3. Tidak Sesakit Dulu

71.2K 1.7K 23
                                    

TIGA BULAN KEMUDIAN

Bunyi derak pintu patah tidak aku hiraukan. Langkahku bergegas masuk, melewati pintu yang engselnya mungkin sudah putus. Dadaku bergemuruh, bahkan tubuhku terasa panas dan ingin segera menumpahkan amarah yang sudah menggelegak.

Aku langsung menuju kamar utama dan dengan kasar menendang pintunya kuat-kuat.

Dua orang yang tengah banjir keringat di atas ranjang sontak terkejut melihat kedatanganku yang tiba-tiba. Di tengah emosi yang menggunung perutku mual melihat adegan wanita yang sedang ditunggangi seorang pria. Yang sialnya pria itu adalah suamiku sendiri. Oh, entah dia masih bisa disebut suami atau bukan. Padahal baru seminggu lalu dia memohon rujuk di bawah kakiku. Dan, lihat, apa yang dia lakukan sekarang?

Wanita murahan di atas ranjang kalang kabut. Dia menarik selimut untuk menutupi tubuh telanjangnya. Sementara suami berengsek itu, memungut boxernya yang sudah terlempar jauh dan segera mengenakannya.

"Din, a-aku bisa menjelaskan." Dia mendekat dan hendak meraih tanganku, tapi dengan cepat aku melangkah mundur.

"Aku rasa ini bukti yang cukup agar hakim bisa mengetok palunya dengan cepat," ujarku masih menahan emosi.

Selama ini aku tahu dia gemar main wanita. Tapi aku nggak punya cukup bukti untuk mengajukannya di pengadilan. Gugatan cerai yang aku layangkan selalu ditolak, alasannya suamiku melakukan kewajibannya dengan baik. Sejak itu aku memutuskan pisah rumah.

Baru seminggu lalu dia memohon agar aku kembali ke rumah. Merayu dan berjanji akan berubah. Namun, kenyataannya? Dia sukses membuatku makin muak melihat wajahnya.

"Aku nggak mau cerai, Din. Aku butuh kamu."

Ya, dia hanya butuh uangku, tapi nggak pernah mencintaiku. Beruntung selama tiga tahun pernikahan, kami tidak dikaruniai seorang anak. Jadi, tidak perlu banyak pertimbangan untuk menendangnya dari hidupku. Namun lagi-lagi pengadilan selalu membelanya. Baary, suami bajingan itu menolak untuk bercerai.

"Kamu butuh uangku buat bayar pelacur itu!"

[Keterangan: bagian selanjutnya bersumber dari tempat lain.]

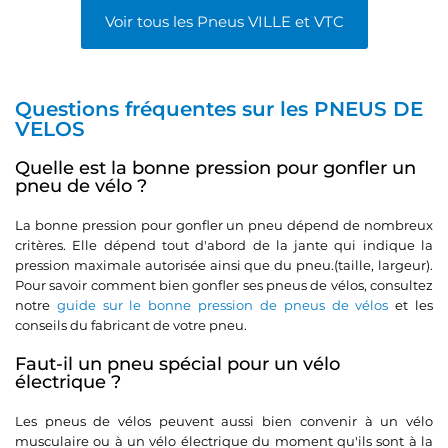
Voir tous les Pneus VILLE et VTC
Questions fréquentes sur les PNEUS DE
VELOS
Quelle est la bonne pression pour gonfler un
pneu de vélo ?
La bonne pression pour gonfler un pneu dépend de nombreux
critères. Elle dépend tout d'abord de la jante qui indique la
pression maximale autorisée ainsi que du pneu.(taille, largeur).
Pour savoir comment bien gonfler ses pneus de vélos, consultez
notre
guide sur le bonne pression de pneus de vélos
et les
conseils du fabricant de votre pneu.
Faut-il un pneu spécial pour un vélo
électrique ?
Les pneus de vélos peuvent aussi bien convenir à un vélo
musculaire ou à un vélo électrique du moment qu'ils sont à la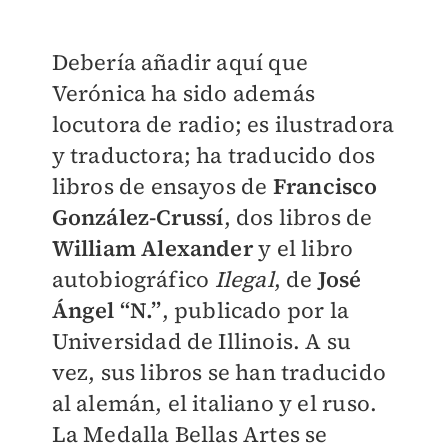
Debería añadir aquí que
Verónica ha sido además
locutora de radio; es ilustradora
y traductora; ha traducido dos
libros de ensayos de
Francisco
González-Crussí
, dos libros de
William Alexander
y el libro
autobiográfico
Ilegal
, de
José
Ángel “N.”
, publicado por la
Universidad de Illinois. A su
vez, sus libros se han traducido
al alemán, el italiano y el ruso.
La Medalla Bellas Artes se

Aku keluar dari kamar sialan itu. Kalau bisa ingin rasanya menghancurkan kamar itu sekarang juga. Demi Tuhan, itu kamar kami, bisa-bisanya dia membawa wanita lain di kamar itu!

"Din, itu aku bisa jelaskan ... Kejadiannya nggak seperti yang kamu pikir." Baary mengejarku, tidak peduli kondisinya yang masih hanya mengenakan boxer.

Entah sudah berapa kali juga aku memaafkan kelakuannya, tapi kali ini jangan harap.

"Kamu bisa bicara dengan pengacaraku nanti." Aku makin bergegas keluar rumah melewati pintu yang sudah kuhancurkan.

"Din, kamu menghancurkan pintu rumah kita?!"

Mendengarnya menjerit aku menoleh sesaat, lalu kembali melangkah menuju mobil.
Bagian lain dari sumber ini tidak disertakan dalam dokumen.